図4から分かるように、粉濃度が0.4g/dmの場合における触媒活性は400(A/g−Pt)であり(比較例1)、粉濃度が10g/dmの場合における触媒活性は425(A/g−Pt)であり(比較例5)、粉濃度が1,000g/dmの場合における触媒活性は430(A/g−Pt)である(比較例7)。これに対し、粉濃度が55g/dmの場合における触媒活性は500(A/g−Pt)であり(実施例1)、この値は、比較例1、比較例5、及び比較例7の値の1.2倍以上である。したがって、粉濃度を20g/dm以上400g/dm以下の範囲内として製造した触媒微粒子の触媒活性は、当該範囲から外れる粉濃度により製造した触媒微粒子よりも20%以上高い触媒活性を有することが分かる。

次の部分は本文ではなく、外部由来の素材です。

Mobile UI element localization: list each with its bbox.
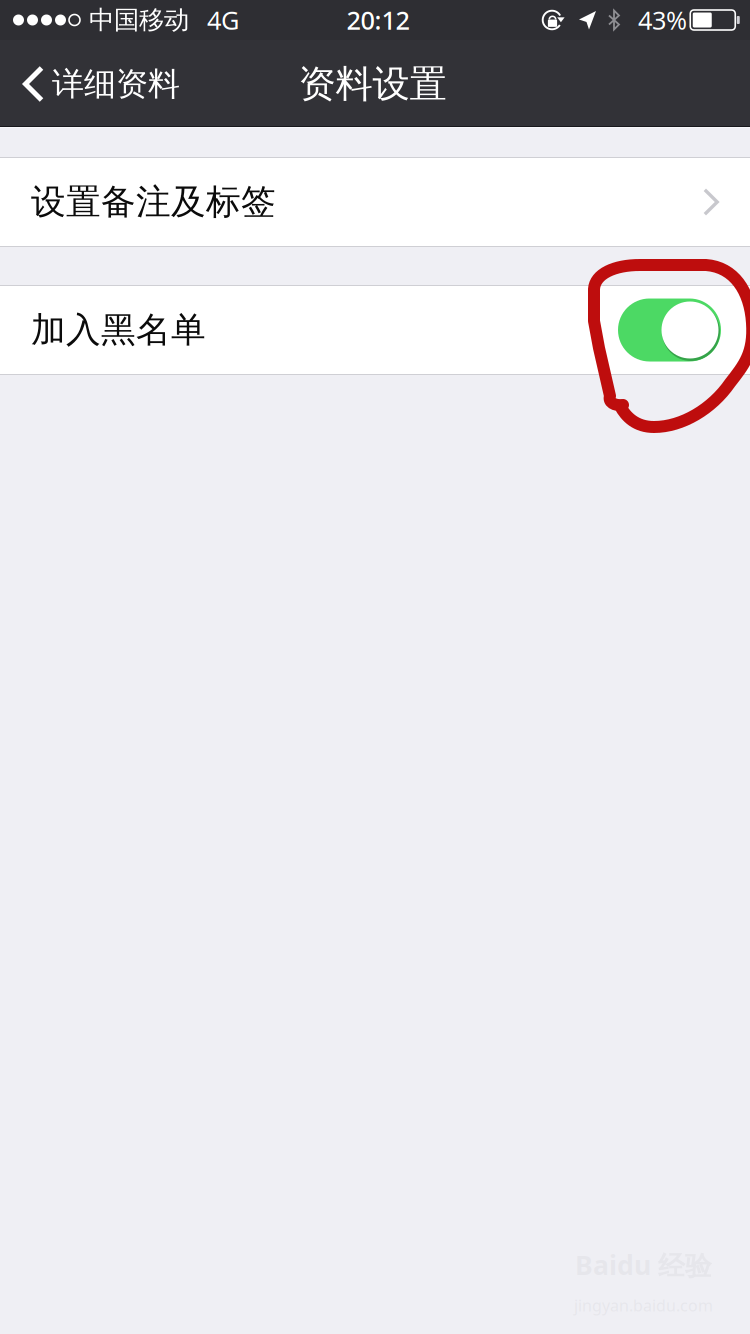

また、図3及び図4を比較すると分かるように、粉濃度に対し、UPD効率及び触媒活性は同様に推移する。したがって、UPD効率と触媒活性との間には相関がみられると共に、粉濃度は、製造時におけるUPD効率及び得られる触媒微粒子の触媒活性について、両方の指標となると考えられる。

Claims (6)

  1. 中心粒子、及び当該中心粒子を被覆する金属最外層を備える触媒微粒子、並びに、当該触媒微粒子が担持されたカーボン担体を備える燃料電池用触媒の製造方法であって、
    前記中心粒子が担持されたカーボン担体と、第1の金属化合物が溶解した溶液とを混合し、当該混合物に対してアンダーポテンシャル析出法を施すことにより、前記中心粒子表面の少なくとも一部を前記第1の金属化合物由来の金属によって被覆し、
    前記混合物中における、前記中心粒子が担持されたカーボン担体の濃度が、20g/dm以上400g/dm以下であることを特徴とする、燃料電池用触媒の製造方法。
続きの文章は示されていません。